Fall and spring grazing influence fire ignitability and initial spread in shrub steppe communities

TitleFall and spring grazing influence fire ignitability and initial spread in shrub steppe communities
Publication TypeJournal Article
Year of Publication2017
AuthorsDavies, KW
Secondary AuthorsGearhart, A
Tertiary AuthorsBoyd, CS
Subsidiary AuthorsBates, JD
JournalInternational Journal of Wildland Fire
Start Page485
Keywordsfuel management, fuel moisture, fuels and fuel treatments, grazing management, grazing–fire interaction, sagebrush, technical reports and journal articles, wildfire suppression

The interaction between grazing and fire influences ecosystems around the world.
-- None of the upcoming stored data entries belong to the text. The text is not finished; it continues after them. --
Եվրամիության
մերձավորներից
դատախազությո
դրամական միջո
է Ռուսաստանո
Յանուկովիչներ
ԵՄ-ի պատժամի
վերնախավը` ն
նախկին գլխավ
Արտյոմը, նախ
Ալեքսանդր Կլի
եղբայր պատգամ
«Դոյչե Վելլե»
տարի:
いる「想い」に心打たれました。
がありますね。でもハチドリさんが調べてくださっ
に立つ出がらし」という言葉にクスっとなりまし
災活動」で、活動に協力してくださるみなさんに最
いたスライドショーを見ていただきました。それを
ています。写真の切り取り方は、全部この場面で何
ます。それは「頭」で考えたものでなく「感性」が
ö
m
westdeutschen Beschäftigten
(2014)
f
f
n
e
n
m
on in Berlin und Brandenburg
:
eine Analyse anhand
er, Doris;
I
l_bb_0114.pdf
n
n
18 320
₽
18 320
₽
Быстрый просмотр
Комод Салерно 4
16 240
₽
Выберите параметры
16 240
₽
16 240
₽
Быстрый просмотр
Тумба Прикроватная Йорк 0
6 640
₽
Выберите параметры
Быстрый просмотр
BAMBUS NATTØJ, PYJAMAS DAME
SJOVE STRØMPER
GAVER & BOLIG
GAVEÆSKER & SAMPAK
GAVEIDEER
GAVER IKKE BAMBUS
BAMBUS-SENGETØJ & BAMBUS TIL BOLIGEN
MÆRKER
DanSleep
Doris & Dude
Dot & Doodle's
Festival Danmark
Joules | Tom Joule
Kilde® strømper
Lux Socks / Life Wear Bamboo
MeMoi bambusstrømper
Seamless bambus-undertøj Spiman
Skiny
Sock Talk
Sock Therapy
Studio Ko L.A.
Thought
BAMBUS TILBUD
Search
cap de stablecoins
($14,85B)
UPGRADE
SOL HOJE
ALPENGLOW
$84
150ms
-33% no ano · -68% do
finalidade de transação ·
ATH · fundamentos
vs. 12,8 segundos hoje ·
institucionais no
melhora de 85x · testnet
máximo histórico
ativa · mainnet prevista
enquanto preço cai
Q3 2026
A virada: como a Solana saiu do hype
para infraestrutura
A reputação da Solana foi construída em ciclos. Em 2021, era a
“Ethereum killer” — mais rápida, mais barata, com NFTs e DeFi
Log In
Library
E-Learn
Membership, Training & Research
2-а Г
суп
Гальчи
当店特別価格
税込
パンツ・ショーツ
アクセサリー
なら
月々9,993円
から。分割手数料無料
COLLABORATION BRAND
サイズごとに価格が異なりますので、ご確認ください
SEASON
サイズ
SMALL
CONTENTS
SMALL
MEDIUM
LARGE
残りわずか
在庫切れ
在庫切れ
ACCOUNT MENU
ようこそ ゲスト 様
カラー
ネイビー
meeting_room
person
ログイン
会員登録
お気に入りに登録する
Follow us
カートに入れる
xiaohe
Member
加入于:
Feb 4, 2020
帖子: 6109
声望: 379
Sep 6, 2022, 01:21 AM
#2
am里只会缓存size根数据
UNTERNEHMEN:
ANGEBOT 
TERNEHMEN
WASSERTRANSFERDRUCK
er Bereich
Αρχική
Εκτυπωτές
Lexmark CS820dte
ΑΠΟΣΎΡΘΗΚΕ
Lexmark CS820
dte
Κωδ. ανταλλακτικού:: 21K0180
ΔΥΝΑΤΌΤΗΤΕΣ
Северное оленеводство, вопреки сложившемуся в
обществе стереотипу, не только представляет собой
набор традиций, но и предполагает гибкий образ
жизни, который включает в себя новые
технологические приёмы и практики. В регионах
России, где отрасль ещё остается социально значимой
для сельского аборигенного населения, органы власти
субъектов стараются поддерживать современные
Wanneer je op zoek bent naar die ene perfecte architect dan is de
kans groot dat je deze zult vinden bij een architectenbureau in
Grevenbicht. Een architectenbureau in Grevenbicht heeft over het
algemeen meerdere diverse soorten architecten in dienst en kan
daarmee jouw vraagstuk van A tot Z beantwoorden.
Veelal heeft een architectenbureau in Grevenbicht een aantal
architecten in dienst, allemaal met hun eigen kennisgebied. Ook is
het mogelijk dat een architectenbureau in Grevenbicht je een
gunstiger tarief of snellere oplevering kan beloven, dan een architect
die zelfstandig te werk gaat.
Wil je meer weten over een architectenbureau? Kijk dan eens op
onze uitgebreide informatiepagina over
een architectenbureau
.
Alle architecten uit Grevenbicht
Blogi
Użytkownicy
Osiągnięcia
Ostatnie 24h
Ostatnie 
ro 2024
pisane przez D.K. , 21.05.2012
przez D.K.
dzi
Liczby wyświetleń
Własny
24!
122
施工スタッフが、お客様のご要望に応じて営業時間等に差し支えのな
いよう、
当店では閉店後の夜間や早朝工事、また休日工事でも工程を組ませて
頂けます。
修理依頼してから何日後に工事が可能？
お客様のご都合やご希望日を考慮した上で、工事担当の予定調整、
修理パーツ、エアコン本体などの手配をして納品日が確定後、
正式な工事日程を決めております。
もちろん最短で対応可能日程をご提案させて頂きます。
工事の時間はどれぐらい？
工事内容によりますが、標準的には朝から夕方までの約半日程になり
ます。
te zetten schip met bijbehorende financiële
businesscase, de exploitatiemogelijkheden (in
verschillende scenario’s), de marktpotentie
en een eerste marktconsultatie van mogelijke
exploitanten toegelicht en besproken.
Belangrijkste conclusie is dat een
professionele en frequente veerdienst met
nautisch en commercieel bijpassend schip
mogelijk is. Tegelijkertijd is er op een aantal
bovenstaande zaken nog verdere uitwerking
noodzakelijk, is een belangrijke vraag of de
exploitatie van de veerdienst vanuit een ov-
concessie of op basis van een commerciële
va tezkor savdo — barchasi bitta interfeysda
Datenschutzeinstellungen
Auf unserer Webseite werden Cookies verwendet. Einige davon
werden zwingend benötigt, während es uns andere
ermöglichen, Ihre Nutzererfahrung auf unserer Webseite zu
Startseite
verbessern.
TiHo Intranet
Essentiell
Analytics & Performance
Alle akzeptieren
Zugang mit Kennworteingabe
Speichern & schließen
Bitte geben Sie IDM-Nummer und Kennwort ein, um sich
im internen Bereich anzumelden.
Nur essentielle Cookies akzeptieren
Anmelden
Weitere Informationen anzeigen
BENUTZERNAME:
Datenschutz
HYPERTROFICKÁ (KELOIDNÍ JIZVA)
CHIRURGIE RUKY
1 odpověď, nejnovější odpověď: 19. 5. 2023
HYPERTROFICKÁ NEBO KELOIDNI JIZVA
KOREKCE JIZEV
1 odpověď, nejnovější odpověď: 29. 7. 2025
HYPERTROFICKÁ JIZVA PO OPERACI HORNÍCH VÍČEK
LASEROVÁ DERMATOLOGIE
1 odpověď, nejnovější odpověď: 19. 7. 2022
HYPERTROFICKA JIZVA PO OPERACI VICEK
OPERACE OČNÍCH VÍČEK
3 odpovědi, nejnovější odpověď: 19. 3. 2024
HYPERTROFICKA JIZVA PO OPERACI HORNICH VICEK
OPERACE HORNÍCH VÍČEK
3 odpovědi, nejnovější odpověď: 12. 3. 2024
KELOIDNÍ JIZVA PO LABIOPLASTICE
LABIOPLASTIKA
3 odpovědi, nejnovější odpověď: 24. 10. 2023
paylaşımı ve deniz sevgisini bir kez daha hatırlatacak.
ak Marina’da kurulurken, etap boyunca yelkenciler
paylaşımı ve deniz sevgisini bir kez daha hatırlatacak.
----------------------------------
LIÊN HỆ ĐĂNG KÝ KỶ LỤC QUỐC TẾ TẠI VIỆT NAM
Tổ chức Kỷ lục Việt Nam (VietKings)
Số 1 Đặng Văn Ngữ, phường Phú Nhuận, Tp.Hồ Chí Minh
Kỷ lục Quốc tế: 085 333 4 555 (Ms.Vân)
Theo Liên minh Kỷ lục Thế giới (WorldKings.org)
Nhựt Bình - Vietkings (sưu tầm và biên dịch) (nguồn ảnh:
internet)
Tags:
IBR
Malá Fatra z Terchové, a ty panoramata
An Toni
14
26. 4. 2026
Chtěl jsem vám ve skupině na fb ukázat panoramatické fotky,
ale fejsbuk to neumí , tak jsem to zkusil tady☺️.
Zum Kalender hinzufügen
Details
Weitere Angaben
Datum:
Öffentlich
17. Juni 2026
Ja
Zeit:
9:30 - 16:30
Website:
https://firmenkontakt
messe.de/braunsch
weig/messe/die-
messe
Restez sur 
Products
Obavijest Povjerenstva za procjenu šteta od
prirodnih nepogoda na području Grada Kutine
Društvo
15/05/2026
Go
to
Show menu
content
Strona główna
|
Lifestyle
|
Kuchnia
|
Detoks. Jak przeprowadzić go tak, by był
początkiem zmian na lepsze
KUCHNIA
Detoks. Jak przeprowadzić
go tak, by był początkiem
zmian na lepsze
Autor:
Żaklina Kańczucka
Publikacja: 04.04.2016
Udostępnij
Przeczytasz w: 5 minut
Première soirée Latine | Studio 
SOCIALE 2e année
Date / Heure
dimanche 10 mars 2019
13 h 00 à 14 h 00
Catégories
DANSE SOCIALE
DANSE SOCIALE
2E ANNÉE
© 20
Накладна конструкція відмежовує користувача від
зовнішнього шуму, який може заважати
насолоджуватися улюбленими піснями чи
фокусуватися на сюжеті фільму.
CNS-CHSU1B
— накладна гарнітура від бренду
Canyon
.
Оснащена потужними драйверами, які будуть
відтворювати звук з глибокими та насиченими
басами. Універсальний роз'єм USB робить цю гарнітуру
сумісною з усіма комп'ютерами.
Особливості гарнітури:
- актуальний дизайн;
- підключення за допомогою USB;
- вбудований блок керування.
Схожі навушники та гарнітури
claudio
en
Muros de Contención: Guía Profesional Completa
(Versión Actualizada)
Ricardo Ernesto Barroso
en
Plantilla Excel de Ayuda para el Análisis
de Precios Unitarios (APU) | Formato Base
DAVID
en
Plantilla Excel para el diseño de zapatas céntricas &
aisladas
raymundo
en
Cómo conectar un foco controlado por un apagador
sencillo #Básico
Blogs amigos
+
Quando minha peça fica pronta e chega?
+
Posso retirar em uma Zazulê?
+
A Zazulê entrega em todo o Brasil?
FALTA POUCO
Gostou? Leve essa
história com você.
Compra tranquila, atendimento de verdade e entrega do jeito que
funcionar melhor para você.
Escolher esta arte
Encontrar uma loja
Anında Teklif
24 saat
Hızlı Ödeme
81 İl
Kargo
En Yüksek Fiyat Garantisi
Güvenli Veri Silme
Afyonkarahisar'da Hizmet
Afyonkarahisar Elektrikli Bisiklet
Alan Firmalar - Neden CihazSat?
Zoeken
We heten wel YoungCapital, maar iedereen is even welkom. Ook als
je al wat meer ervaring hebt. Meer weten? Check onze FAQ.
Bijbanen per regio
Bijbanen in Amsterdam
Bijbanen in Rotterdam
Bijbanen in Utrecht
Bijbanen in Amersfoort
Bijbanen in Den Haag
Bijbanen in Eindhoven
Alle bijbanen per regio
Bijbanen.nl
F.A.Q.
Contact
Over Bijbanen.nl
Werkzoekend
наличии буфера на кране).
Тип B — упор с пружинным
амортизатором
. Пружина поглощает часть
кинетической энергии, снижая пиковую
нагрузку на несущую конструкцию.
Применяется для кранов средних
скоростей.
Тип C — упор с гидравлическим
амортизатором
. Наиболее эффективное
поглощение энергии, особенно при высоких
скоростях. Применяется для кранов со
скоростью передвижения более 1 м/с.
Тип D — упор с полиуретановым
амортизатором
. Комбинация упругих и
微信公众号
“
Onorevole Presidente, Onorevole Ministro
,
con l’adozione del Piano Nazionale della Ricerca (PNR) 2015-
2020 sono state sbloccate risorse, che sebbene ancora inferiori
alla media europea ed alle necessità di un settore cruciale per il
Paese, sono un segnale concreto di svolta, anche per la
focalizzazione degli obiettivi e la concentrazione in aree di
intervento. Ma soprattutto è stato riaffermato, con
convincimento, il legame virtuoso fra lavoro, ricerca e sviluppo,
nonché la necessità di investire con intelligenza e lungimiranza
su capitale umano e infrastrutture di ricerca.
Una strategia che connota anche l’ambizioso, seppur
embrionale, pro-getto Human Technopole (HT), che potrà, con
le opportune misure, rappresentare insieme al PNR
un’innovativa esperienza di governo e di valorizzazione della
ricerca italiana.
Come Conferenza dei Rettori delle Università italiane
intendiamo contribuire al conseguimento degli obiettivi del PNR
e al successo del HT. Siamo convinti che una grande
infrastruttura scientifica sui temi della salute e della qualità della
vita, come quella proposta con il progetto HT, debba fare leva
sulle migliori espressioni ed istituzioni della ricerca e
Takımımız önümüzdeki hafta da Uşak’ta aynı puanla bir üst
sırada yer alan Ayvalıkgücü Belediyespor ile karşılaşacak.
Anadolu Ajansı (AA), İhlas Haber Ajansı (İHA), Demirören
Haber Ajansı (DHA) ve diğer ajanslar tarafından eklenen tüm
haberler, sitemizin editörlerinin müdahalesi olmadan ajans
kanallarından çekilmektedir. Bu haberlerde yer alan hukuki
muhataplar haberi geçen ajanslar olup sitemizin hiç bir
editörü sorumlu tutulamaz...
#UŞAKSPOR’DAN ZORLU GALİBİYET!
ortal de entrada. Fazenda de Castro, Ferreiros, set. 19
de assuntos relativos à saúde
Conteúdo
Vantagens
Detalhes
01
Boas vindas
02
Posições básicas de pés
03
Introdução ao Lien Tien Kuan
However, little is known about the influence of grazing on fire, in particular ignition and initial spread and how it varies by grazing management differences. We investigated effects of fall (autumn) grazing, spring grazing and not grazing on fuel characteristics, fire ignition and initial spread during the wildfire season (July and August) at five shrub steppe sites in Oregon, USA. Both grazing treatments decreased fine fuel biomass, cover and height, and increased fuel moisture, and thereby decreased ignition and initial spread compared with the ungrazed treatment. However, effects differed between fall and spring grazing. The probability of initial spread was 6-fold greater in the fall-grazed compared with the spring-grazed treatment in August. This suggests that spring grazing may have a greater effect on fires than fall grazing, likely because fall grazing does not influence the current year’s plant growth. Results of this study also highlight that the grazing–fire interaction will vary by grazing management. Grazing either the fall or spring before the wildfire season reduces the probability of fire propagation and, thus, grazing is a potential fuel management tool.